Designing a knitting pattern

is fine. It is writing it up that I detest. I like writing in the general way.  Pattern writing however is something quite different. I think I have mentioned, probably more than once, the problem with writing instructions for anything.
Writing knitting patterns involves a certain amount of mathematics too. That's okay. I can cope with basic mathematics. I have a computer program that does the basic calculations. It is very basic but that is actually what makes it so useful. I was alarmed to see that the same program is no longer commercially available. I suppose it has been succeeded by "better" things.
I also have a very much more advanced program I am still learning to use. It is not intuitive but, up to a point it also writes some of the pattern - if that is what you instruct the program to do when you start.  I need to remember this - and have forgotten more than once.
The gap between the design and the writing of instructions however is immense. That is where the basic calculations have been so useful. That is where those tension (or gauge) squares have been so useful.  Combine those two things and you know what you have to work with - or so it would seem.
Right now all I am designing are squares.  This should be simple. It isn't. I need to fit things within the same measurement each time.  I thought I had the row count sorted for one square but it won't work for other reasons. Sigh. I also need to remember that some types of knitting are more stitches or more rows (or perhaps even both) in the making than others.  
I will get it done.

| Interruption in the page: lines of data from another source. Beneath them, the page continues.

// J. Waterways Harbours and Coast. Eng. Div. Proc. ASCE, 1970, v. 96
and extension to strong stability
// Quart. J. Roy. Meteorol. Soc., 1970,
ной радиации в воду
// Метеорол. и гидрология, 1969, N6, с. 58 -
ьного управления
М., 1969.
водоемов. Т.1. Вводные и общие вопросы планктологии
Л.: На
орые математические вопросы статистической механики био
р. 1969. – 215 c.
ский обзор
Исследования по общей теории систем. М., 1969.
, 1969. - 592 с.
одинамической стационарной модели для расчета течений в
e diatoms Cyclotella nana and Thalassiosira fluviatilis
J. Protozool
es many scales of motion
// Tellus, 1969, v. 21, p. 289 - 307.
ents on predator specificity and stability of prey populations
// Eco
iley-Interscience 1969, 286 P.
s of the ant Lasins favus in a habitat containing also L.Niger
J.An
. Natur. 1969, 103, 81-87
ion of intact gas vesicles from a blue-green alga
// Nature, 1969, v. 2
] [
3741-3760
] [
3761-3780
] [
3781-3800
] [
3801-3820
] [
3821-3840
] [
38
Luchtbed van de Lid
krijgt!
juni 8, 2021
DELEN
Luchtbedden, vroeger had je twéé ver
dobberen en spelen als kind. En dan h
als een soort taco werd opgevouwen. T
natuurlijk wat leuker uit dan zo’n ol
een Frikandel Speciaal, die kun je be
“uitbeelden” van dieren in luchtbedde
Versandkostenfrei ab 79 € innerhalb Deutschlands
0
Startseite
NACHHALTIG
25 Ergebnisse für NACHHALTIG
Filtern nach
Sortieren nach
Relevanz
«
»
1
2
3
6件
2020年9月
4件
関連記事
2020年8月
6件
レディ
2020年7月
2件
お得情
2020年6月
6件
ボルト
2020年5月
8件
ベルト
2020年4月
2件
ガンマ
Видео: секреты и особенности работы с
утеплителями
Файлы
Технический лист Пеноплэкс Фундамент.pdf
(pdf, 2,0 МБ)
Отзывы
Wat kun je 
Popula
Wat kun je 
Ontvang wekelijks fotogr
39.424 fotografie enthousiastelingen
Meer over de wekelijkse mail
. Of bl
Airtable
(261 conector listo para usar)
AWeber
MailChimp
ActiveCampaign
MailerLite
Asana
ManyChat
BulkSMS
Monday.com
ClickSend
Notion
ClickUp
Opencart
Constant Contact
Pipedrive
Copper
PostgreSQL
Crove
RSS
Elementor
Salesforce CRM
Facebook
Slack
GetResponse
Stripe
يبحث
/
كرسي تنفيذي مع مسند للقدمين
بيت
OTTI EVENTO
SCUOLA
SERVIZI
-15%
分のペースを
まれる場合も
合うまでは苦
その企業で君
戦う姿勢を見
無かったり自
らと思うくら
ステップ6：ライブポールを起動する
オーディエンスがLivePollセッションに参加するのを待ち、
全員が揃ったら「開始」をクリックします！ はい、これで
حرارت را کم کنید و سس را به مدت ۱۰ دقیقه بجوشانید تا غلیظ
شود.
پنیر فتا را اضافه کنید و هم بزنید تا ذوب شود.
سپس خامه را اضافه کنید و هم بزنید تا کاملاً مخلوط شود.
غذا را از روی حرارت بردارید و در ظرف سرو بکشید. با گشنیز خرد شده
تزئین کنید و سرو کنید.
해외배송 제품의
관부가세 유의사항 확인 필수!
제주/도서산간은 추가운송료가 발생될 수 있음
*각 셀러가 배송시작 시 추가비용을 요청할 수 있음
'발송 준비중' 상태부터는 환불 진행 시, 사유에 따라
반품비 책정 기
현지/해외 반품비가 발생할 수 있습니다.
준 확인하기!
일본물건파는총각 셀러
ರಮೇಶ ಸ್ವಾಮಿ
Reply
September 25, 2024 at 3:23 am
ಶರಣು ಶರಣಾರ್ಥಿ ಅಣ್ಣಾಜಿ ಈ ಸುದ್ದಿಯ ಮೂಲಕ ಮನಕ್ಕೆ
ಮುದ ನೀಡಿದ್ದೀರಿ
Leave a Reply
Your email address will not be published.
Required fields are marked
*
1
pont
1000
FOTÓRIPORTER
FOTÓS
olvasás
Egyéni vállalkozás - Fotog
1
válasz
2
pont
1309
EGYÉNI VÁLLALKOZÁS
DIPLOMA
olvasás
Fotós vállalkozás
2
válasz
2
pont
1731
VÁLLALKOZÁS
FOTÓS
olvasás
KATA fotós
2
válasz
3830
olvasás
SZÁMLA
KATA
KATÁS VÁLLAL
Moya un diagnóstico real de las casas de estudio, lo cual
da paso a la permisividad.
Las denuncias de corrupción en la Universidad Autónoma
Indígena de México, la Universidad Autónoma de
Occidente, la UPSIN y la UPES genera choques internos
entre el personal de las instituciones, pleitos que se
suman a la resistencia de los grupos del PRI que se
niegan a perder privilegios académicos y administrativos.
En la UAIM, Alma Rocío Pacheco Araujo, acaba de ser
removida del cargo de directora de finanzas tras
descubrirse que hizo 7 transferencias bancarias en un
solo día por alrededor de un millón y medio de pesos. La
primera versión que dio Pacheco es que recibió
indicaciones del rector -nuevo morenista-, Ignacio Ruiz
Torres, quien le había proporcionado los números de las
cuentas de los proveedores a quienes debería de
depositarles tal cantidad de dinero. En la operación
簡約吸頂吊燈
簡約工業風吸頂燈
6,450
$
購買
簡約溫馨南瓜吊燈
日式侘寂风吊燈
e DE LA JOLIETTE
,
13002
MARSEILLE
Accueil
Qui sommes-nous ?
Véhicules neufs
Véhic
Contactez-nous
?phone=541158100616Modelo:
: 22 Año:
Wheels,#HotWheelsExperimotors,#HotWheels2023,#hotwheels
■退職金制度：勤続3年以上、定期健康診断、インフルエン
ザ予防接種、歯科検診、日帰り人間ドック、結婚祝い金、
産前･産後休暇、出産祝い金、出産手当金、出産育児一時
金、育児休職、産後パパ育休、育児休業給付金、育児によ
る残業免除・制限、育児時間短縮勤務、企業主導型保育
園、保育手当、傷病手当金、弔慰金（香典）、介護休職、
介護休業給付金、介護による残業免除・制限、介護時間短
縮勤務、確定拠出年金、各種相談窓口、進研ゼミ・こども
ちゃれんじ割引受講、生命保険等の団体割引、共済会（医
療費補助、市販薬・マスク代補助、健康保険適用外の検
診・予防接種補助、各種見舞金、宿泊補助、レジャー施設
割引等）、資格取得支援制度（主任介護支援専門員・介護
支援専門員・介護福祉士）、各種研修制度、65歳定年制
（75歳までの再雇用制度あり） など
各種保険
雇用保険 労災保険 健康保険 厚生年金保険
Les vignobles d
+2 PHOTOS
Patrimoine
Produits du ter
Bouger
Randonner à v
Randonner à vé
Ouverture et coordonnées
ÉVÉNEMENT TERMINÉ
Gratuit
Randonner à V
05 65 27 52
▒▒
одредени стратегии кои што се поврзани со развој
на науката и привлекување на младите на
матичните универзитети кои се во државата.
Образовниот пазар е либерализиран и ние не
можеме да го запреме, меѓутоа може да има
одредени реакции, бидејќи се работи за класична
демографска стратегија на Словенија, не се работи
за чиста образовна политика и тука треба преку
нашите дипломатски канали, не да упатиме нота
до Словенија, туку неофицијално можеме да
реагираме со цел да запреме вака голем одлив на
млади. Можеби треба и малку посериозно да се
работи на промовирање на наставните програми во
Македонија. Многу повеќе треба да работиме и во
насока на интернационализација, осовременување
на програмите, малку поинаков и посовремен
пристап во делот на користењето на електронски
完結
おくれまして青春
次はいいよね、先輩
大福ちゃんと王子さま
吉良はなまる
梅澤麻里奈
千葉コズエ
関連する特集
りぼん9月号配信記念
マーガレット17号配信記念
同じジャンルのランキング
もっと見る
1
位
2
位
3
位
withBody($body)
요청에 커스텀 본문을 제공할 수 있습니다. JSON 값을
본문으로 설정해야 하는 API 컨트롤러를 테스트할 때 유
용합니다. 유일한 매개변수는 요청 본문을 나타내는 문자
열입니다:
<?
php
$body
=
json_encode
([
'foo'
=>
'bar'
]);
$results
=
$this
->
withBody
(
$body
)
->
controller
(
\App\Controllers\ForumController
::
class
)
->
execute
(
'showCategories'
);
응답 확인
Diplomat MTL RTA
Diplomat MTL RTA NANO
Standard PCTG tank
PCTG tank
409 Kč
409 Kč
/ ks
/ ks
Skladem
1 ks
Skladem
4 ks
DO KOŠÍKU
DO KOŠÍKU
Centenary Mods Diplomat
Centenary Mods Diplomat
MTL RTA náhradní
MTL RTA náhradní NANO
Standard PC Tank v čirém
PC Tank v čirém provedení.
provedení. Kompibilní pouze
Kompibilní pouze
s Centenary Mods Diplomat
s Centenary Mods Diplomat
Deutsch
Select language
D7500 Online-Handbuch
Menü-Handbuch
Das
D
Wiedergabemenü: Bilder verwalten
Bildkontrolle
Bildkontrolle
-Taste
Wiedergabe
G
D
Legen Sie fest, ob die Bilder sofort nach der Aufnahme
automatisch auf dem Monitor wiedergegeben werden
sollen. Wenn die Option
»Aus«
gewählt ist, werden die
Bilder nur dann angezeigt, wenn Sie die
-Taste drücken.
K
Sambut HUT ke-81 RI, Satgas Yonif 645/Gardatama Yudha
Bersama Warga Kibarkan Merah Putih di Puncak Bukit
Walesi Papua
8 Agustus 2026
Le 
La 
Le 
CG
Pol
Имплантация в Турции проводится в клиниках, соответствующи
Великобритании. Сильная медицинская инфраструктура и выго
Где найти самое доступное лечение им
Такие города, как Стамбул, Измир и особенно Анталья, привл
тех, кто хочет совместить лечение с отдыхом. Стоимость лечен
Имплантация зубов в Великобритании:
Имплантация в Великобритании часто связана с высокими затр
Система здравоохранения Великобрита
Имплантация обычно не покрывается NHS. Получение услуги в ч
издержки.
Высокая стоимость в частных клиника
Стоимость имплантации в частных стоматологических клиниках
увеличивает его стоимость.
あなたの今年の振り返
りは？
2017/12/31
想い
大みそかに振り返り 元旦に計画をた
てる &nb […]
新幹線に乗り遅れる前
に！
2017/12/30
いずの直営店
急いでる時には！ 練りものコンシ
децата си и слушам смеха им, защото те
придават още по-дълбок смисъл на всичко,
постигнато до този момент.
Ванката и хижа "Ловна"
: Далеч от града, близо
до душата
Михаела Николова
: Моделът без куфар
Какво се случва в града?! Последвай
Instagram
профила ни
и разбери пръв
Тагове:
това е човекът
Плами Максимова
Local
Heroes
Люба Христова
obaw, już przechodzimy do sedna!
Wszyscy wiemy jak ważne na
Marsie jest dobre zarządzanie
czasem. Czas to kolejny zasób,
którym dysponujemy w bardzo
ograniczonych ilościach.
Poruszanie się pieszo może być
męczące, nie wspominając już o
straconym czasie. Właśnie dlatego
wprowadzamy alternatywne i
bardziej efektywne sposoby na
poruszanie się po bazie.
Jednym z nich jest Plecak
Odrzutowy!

I will. I will. But it is alarmingly slow and time consuming and there is so much more I want to do. 
And that is what so infuriated me about another knitter boasting of how she had managed to get a "free" copy of a complex pattern. She "borrowed" it from someone else. I know it happens all the time but I thought of all the work that had gone into the pattern. The writer of that pattern depends on sales to help pay the bills for essentials. The authors of books depend on sales to help pay their bills too. At very least they need the measly amount that comes in from the lending rights of books which are in libraries. 
I have committed to writing this pattern for a purpose. It is my contribution to trying to keep something important to our community alive. I will do it for that reason. 
I will be angry if someone else makes money out of it - but they might well do just that.